The available studies claim to achieve excellent performance metrics in most cases. Unfortunately, the vast majority of these studies use ECG databases with population sizes much smaller than those expected in real applications, thus limiting the validation of their techniques. This survey shows that one factor causing this problem has been the restricted access to databases with a large number of records from many individuals until recently. Another cause is the fact that most of the available databases containing a large number of individuals exist only for clinical purposes.

Another relevant conclusion arising from this survey is related to the evolution of recognition techniques. Although many different methods have been used for ECG-based recognition, most recent studies show a clear tendency to use NNs and, more specifically, CNNs, DNNs, or GINs. However, a thorough comparison of the performance of the Shallow and DL classification methods used, for different databases and application scenarios, is still lacking in the literature.

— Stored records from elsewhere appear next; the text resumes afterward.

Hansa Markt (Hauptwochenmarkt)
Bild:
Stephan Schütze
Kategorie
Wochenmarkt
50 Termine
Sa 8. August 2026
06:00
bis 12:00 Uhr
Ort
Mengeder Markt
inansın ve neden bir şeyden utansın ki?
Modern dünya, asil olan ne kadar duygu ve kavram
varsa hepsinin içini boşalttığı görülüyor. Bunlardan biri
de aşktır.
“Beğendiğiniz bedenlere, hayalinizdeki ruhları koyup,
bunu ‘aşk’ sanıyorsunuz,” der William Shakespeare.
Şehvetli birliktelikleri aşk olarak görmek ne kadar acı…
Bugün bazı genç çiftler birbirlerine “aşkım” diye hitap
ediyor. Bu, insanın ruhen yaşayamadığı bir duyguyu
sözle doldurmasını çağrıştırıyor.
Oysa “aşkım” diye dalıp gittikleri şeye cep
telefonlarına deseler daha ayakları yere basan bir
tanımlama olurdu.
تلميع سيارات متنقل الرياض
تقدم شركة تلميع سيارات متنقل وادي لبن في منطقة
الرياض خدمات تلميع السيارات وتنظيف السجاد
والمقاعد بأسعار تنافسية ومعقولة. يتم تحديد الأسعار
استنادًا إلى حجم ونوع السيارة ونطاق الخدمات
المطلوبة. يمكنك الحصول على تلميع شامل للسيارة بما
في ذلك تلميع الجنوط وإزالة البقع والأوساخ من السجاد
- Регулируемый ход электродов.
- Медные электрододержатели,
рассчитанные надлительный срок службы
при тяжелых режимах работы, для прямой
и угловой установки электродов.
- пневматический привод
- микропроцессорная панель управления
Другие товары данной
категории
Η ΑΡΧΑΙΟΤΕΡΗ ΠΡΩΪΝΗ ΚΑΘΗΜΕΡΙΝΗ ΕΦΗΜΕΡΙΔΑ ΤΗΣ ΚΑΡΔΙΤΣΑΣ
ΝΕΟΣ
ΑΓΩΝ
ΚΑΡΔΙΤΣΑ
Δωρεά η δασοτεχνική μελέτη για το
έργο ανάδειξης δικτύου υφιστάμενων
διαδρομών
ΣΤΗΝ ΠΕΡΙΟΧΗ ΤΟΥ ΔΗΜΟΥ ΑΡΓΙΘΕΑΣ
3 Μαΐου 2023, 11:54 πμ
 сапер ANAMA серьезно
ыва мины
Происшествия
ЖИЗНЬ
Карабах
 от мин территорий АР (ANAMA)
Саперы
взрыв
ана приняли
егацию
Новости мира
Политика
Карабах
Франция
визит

Finally, note that there are still several open research challenges in the area. The nature of an actual biometric system, which involves the enrollment and disenrollment of large numbers of individuals, seems to be better suited for online techniques than for batch approaches. Unfortunately, only marginal work has been published to date in this area. Another important area of research is the study of the impact on recognition metrics of the variance in ECGs over time caused by aging and the emergence of pathologies. There are also a limited number of studies on this subject.